Mr. Yang then announced his “flagship” proposal of the Freedom Dividend, which he estimated will “permanently grow the economy” by roughly $2.5 trillion by 2025, according to his website.
“A freedom dividend of $1,000 per month for every American adult starting at age 18,” Mr. Yang said during his town hall. “This would create two million new jobs in our economy. It would make children and families stronger and healthier and would help tens of millions of Americans transition through what is the greatest economic and technological transformation in our country’s history.”
On his website, Mr. Yang argues that his Freedom Dividend “would enable all Americans to pay their bills, educate themselves, start businesses, be more creative, stay healthy, relocate for work, spend time with their children, take care of loved ones, and have a real stake in the future.”

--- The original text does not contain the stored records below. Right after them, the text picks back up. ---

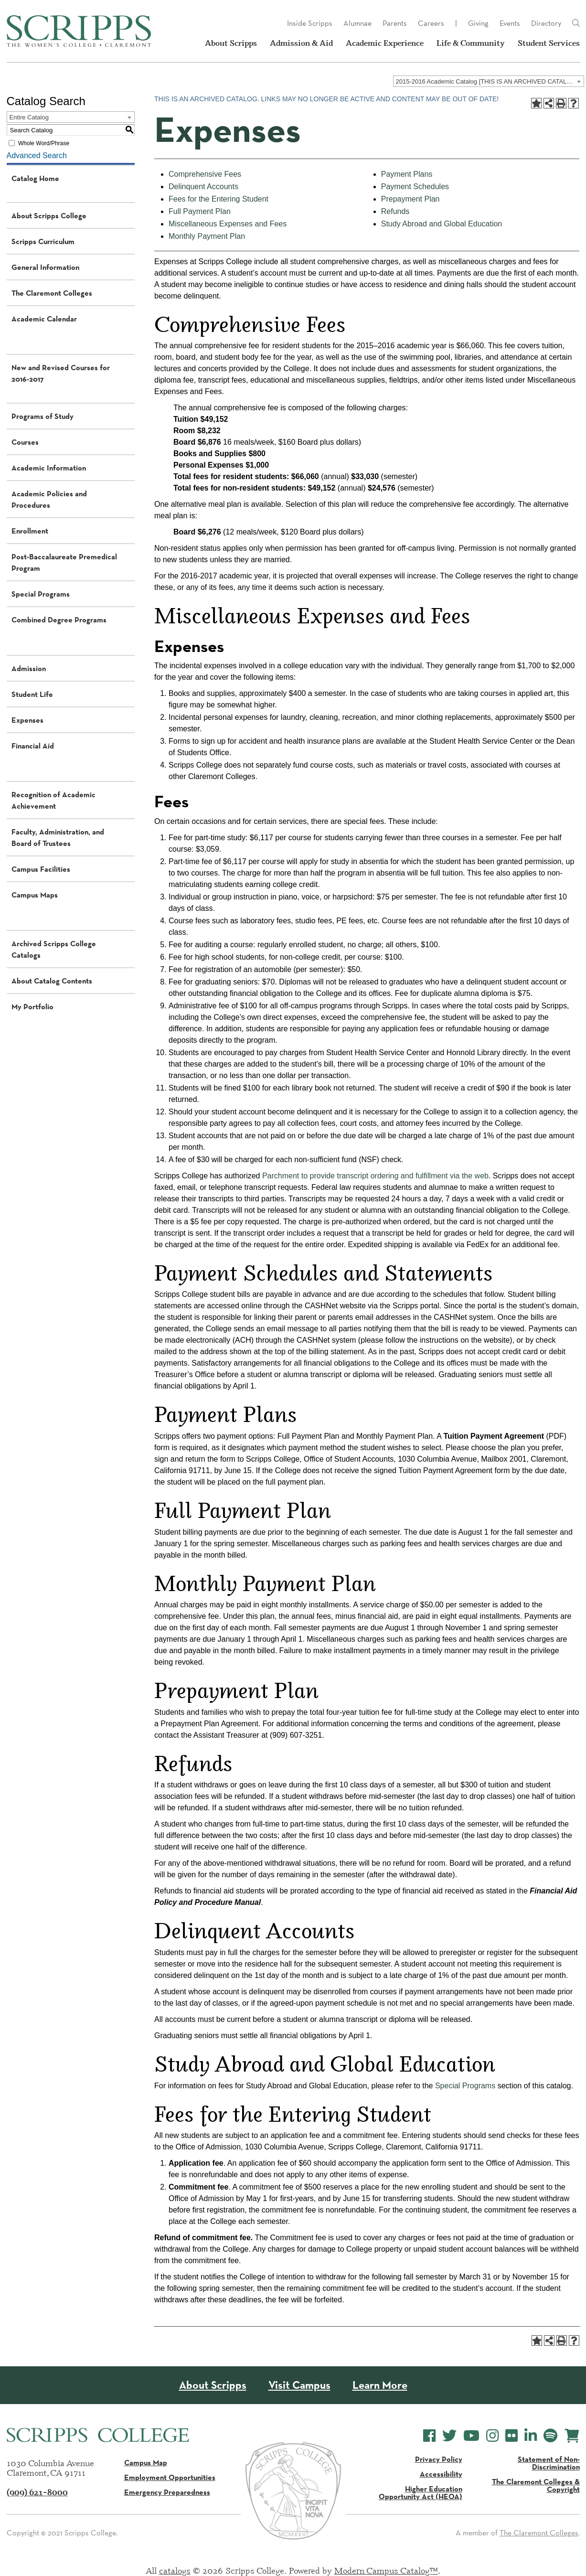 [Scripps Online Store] (572, 2436)
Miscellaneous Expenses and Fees (228, 224)
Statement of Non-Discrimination (549, 2462)
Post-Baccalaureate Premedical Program (64, 562)
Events (510, 23)
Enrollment (29, 530)
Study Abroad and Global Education (441, 224)
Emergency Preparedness (167, 2492)
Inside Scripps (309, 23)
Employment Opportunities (169, 2477)
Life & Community (471, 43)
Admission (28, 668)
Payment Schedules (415, 186)
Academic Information (48, 467)
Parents (395, 23)
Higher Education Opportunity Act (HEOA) (420, 2492)
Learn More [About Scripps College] (379, 2385)
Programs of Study (42, 416)
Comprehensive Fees (205, 174)
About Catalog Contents (51, 980)
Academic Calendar (44, 318)
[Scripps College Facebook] (429, 2435)
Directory (546, 23)
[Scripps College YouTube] (471, 2435)
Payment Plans (407, 174)
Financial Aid (32, 745)
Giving (478, 23)
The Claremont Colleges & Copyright (536, 2485)
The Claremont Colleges (51, 293)
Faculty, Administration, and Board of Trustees (57, 837)
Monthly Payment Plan (207, 236)
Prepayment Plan (410, 199)
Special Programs (40, 594)
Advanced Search (37, 155)
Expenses (27, 720)
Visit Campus (299, 2385)
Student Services (549, 43)
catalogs (175, 2570)
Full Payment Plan (200, 211)
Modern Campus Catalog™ (386, 2570)
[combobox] (488, 81)
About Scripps (231, 43)
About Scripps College (48, 215)
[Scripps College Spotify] (550, 2435)
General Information (45, 267)
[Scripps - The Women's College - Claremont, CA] (79, 31)
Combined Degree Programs (59, 619)
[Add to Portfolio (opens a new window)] (536, 103)
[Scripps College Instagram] (492, 2435)
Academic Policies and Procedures (49, 499)
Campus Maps (34, 894)
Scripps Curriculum (43, 241)
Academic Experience (385, 43)
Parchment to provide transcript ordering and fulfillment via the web (375, 1176)
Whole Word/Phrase (43, 143)
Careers (431, 23)
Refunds (395, 211)
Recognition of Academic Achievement (53, 800)
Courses (25, 442)
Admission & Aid (301, 43)
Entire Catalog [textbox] (29, 117)
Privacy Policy (438, 2459)
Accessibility (441, 2474)
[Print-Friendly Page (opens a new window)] (561, 103)
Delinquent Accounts (203, 186)
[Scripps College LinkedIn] (530, 2435)
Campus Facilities (40, 869)
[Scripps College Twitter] (449, 2435)
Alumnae (357, 23)
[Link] (576, 23)
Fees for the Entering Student (218, 199)
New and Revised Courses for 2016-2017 (60, 373)
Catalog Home (35, 178)
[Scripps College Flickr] (511, 2435)
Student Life (32, 694)
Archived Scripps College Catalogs (53, 949)
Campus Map (145, 2462)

He plans to pay for the Freedom Dividend by “consolidating some welfare programs” and instituting a Value-Added Tax, or VAT, which would add a 10-percent tax on the production of goods and services by American businesses.
Under the program, Americans who do not graduate high school will not start receiving their benefits until age 20, and Americans who are already receiving some form of federal assistance “would be ineligible to receive the full $1,000.”
Mr. Yang argues that while his program does not require beneficiaries to be employed, $12,000 a year “is barely enough to live on” and people “will still need to get out there and work.”